Deep Scene Flow Learning: From 2D Images to 3D Point Clouds

IEEE Trans Pattern Anal Mach Intell. 2024 Jan;46(1):185-208. doi: 10.1109/TPAMI.2023.3319448. Epub 2023 Dec 5.

Abstract

Scene flow describes the 3D motion in a scene. It can be modeled as a single task or as a composite of the auxiliary tasks of depth, camera motion, and optical flow estimation. Deep learning's emergence in recent years has broadened the horizons for new methodologies in estimating these tasks, either as separate tasks or as joint tasks to reconstruct the scene flow. The sequence of images that are either synthesized or captured by a camera is used as input for these methods, which face the challenge of dealing with various situations in images to provide the most accurate motion, such as image quality.
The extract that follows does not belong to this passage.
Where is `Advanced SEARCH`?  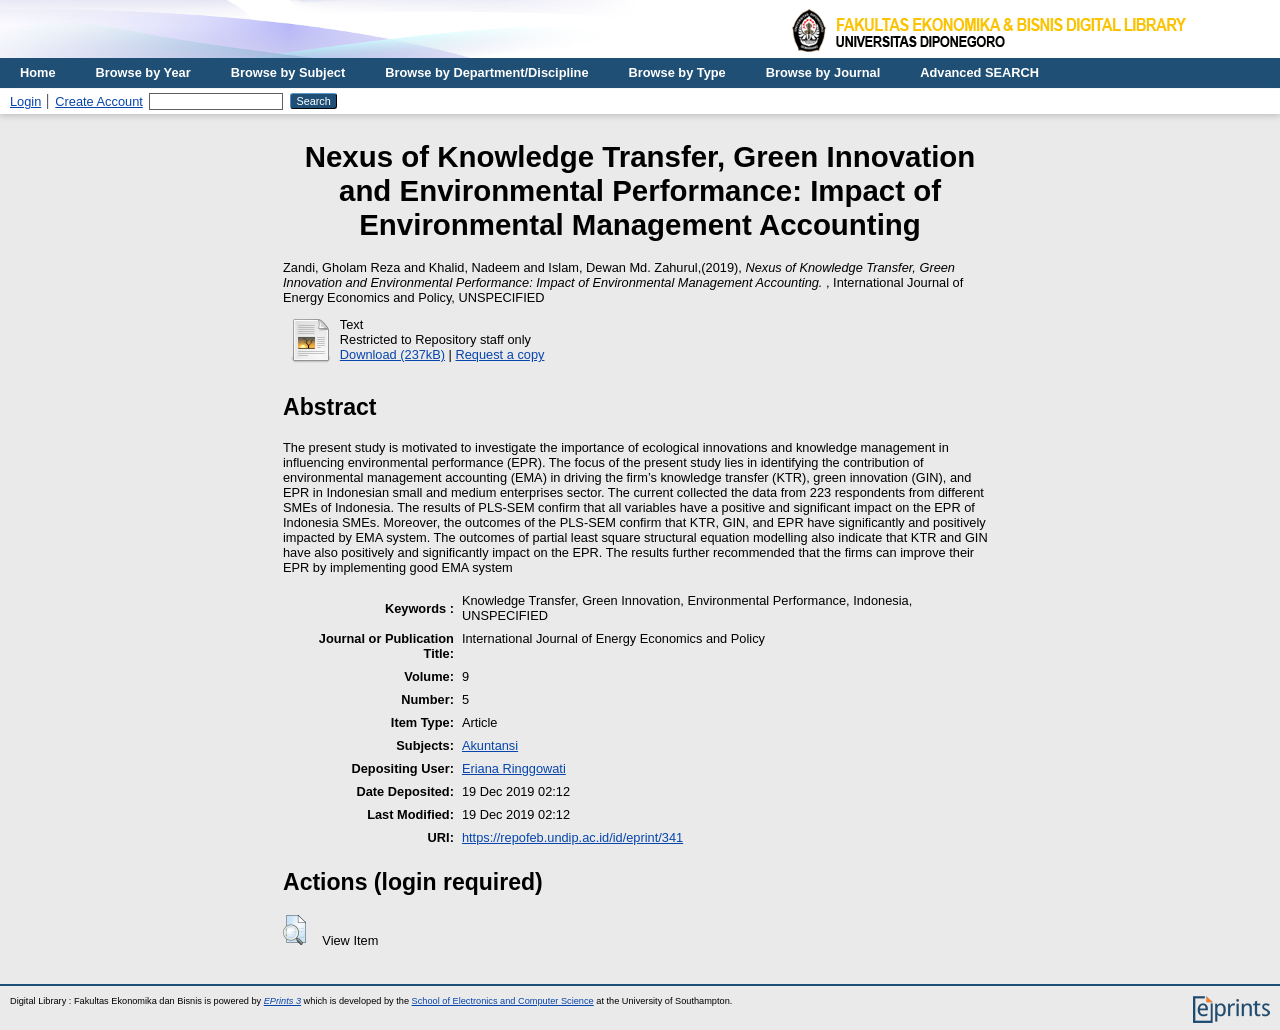 Advanced SEARCH is located at coordinates (979, 72).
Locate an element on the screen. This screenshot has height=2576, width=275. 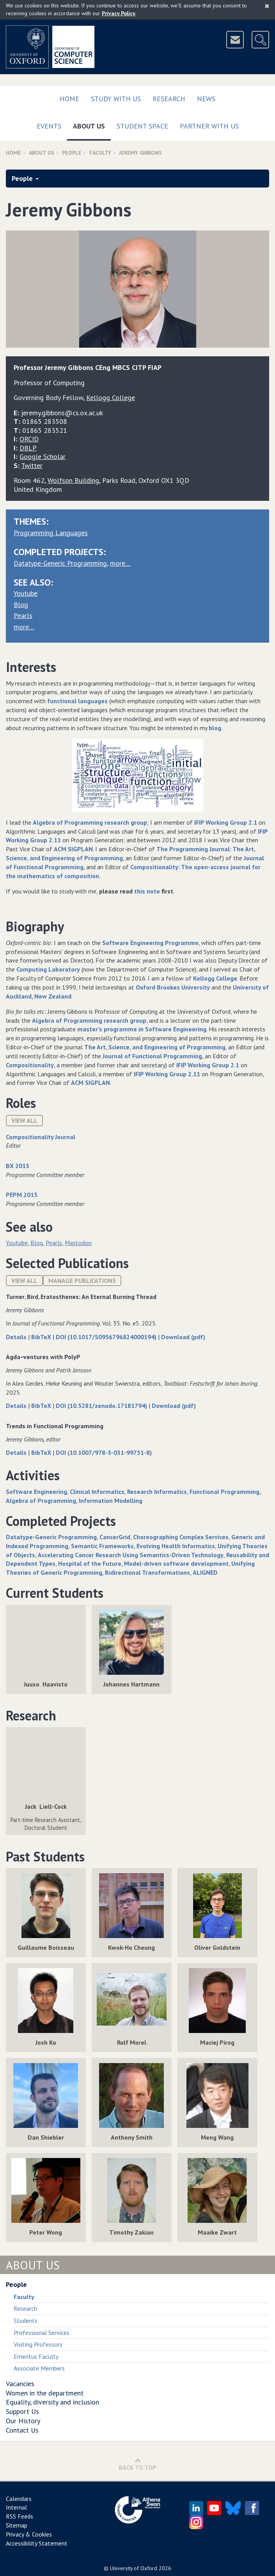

Nowadays, images have been superseded by point clouds, which provide 3D information, thereby expediting and enhancing the estimated motion. In this paper, we dig deeply into scene flow estimation in the deep learning era. We provide a comprehensive overview of the important topics regarding both image-based and point-cloud-based methods. In addition, we cover the methodologies for each category, highlighting the network architecture. Furthermore, we provide a comparison between these methods in terms of performance and efficiency. Finally, we conclude this survey with insights and discussions on the open issues and future research directions.